Who Does What
Collaboration Patterns on Wikipedia and Their Impact on Article Quality
There are almost four million articles in the English Wikipedia and it is used by almost 16 million users. Some 250,000 new accounts are created every month and about 300,000 editors have edited Wikipedia more than 10 times. Approximately the same number, 300,000 editors, edit Wikipedia every month; of these, about 50,000 perform more than five edits, and 5,000 perform more than 100 edits. By November 24, 2011, a total of 500 million edits had been performed on the English Wikipedia.
While all of these contributions results in an extremely large number of articles, they are not all of uniformly high quality. In fact, Wikipedia now grades the quality of each article using a scale ranging from Featured (the best) to C (the lowest grade). In between these two extremes are Good, A and B articles in decreasing order of quality.

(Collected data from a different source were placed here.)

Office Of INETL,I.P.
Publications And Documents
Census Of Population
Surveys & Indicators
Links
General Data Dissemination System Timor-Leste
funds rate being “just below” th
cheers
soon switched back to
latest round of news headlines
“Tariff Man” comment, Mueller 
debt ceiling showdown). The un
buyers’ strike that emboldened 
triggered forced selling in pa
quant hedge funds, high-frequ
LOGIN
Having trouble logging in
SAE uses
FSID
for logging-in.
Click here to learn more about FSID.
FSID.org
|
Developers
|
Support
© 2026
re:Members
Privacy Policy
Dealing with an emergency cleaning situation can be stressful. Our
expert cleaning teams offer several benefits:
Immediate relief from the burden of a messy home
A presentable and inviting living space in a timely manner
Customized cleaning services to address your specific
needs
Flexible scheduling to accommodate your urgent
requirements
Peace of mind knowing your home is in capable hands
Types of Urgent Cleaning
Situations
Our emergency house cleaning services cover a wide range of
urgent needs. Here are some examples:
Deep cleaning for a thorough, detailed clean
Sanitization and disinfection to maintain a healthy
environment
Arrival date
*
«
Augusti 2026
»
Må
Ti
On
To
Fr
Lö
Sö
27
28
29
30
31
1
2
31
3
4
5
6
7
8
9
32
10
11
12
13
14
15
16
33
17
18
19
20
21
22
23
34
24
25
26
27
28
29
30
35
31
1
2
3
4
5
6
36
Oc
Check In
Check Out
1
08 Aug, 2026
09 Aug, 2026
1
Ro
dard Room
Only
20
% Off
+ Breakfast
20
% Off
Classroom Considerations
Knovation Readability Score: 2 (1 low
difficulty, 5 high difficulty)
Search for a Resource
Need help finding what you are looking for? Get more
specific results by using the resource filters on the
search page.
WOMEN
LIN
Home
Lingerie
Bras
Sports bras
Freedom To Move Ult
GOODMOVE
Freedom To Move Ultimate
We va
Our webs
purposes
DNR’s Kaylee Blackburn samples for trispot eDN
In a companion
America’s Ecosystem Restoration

The authors’ research used data mining techniques to understand how high quality articles are generated. Instead of using the standard aggregate statistics that previous research has used (number unique contributors to an article or number of edits made to an article), they decided to approach it from another perspective. They collected a large sample of articles of different quality and extracted every single contribution made to the article from its edit history.
Much of this was unstructured data which had to be structured into a clean dataset. Based on this, they found that there are seven roles people play on an article. For example, “starters” initiate an article while others add references and links to an article (“content justifiers”). Yet others check articles to remove incorrect information (“cleaners”). Moreover, there are specific ways people in these roles implicitly collaborate with each other and these collaboration patterns can help predict if an article is likely to be ranked as a high quality (i.e Featured or Good).
For example articles that have a specific mix of “all round contributors,” “starters,” and “content justifiers” result in the highest quality. This research is important because it helps develop mechanisms to motivate people to contribute in different ways. It also provides a way for Wikipedia to analyze the contributions to identify and automate the quality assessment of articles based on the contribution patterns. Currently the process of quality assessment is manual and is a very arduous task given the large volume of articles. Such an analysis of patterns can also be used to gently nudge contributors to gradually transition from being merely “starters” into “all round contributors” which will help raise the quality of articles. A study like this based on interaction data that is automatically tracked also provides impetus for development new theories to characterize and explain implicit collaborations enabled by today’s social media and crowdsourcing technologies.
Sudha Ram is the McClelland Professor of MIS at the Eller College of Management, University of Arizona. Jun Liu is a recent doctoral graduate from the Eller MIS program.
Published in ACM Transactions on Management Information Systems, 2011.